● **Aim of the exercise**:
A faithful, word-for-word copy of the records is required, and it must contain no pictures.

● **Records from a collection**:
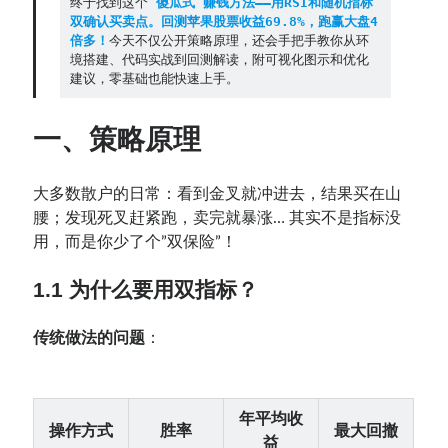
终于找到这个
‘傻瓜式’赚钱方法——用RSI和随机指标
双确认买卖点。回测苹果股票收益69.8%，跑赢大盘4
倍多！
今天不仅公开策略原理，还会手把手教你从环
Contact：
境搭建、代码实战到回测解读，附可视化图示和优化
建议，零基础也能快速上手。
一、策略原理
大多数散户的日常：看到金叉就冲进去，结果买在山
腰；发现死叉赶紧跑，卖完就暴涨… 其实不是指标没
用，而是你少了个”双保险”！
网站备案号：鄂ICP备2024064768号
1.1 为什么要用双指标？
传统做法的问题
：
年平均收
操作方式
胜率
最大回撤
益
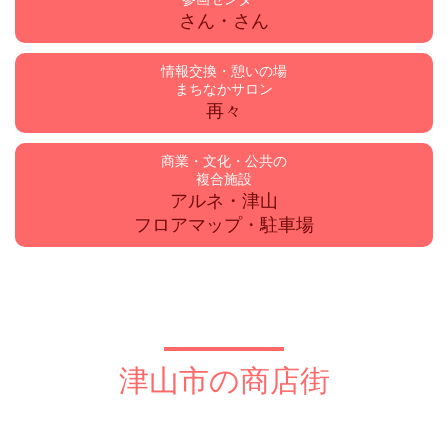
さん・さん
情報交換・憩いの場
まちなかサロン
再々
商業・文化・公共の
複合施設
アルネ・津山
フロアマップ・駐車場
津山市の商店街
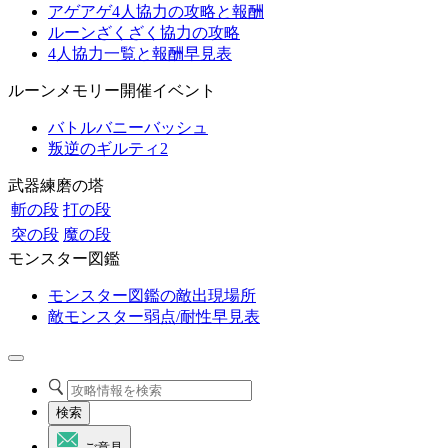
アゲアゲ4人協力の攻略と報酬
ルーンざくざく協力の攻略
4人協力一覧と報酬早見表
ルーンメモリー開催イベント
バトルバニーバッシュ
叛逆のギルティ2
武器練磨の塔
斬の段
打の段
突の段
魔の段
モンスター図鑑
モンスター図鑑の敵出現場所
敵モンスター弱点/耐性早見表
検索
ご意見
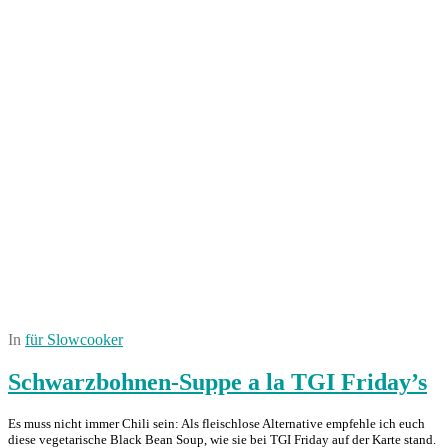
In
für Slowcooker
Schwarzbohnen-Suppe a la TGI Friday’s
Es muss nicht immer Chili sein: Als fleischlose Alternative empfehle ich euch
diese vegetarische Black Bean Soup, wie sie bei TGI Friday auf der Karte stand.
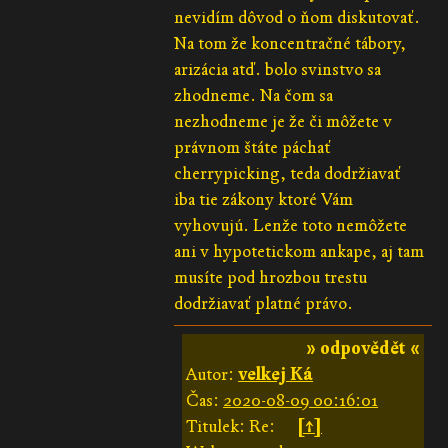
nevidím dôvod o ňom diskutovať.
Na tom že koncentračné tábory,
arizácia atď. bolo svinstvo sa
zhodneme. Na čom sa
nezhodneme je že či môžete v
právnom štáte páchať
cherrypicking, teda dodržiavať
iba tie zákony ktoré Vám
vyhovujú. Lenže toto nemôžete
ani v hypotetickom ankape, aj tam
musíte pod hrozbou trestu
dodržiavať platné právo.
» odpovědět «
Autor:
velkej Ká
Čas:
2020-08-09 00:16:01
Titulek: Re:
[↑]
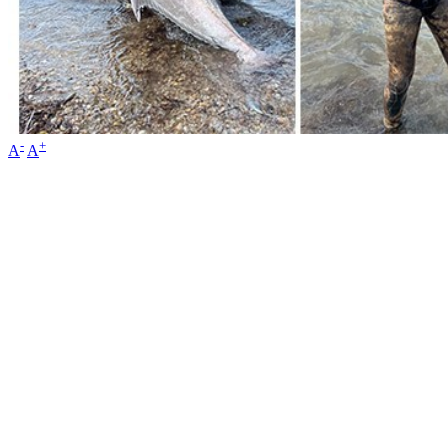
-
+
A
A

● **Your response**:
终于找到这个
‘傻瓜式’赚钱方法——用RSI和随机指标
双确认买卖点。回测苹果股票收益69.8%，跑赢大盘4
倍多！
今天不仅公开策略原理，还会手把手教你从环
Contact：
境搭建、代码实战到回测解读，附可视化图示和优化
建议，零基础也能快速上手。
一、策略原理
大多数散户的日常：看到金叉就冲进去，结果买在山
腰；发现死叉赶紧跑，卖完就暴涨… 其实不是指标没
用，而是你少了个”双保险”！
网站备案号：鄂ICP备2024064768号
1.1 为什么要用双指标？
传统做法的问题
：
年平均收
操作方式
胜率
最大回撤
益
さん・さん
情報交換・憩いの場
まちなかサロン
再々
商業・文化・公共の
複合施設
アルネ・津山
フロアマップ・駐車場
津山市の商店街
アゲアゲ4人協力の攻略と報酬
ルーンざくざく協力の攻略
4人協力一覧と報酬早見表
ルーンメモリー開催イベント
バトルバニーバッシュ
叛逆のギルティ2
武器練磨の塔
斬の段
打の段
突の段
魔の段
モンスター図鑑
モンスター図鑑の敵出現場所
敵モンスター弱点/耐性早見表
検索
ご意見
In
für Slowcooker
Schwarzbohnen-Suppe a la TGI Friday’s
Es muss nicht immer Chili sein: Als fleischlose Alternative empfehle ich euch
diese vegetarische Black Bean Soup, wie sie bei TGI Friday auf der Karte stand.
nevidím dôvod o ňom diskutovať.
Na tom že koncentračné tábory,
arizácia atď. bolo svinstvo sa
zhodneme. Na čom sa
nezhodneme je že či môžete v
právnom štáte páchať
cherrypicking, teda dodržiavať
iba tie zákony ktoré Vám
vyhovujú. Lenže toto nemôžete
ani v hypotetickom ankape, aj tam
musíte pod hrozbou trestu
dodržiavať platné právo.
» odpovědět «
Autor:
velkej Ká
Čas:
2020-08-09 00:16:01
Titulek: Re:
[↑]
-
+
A
A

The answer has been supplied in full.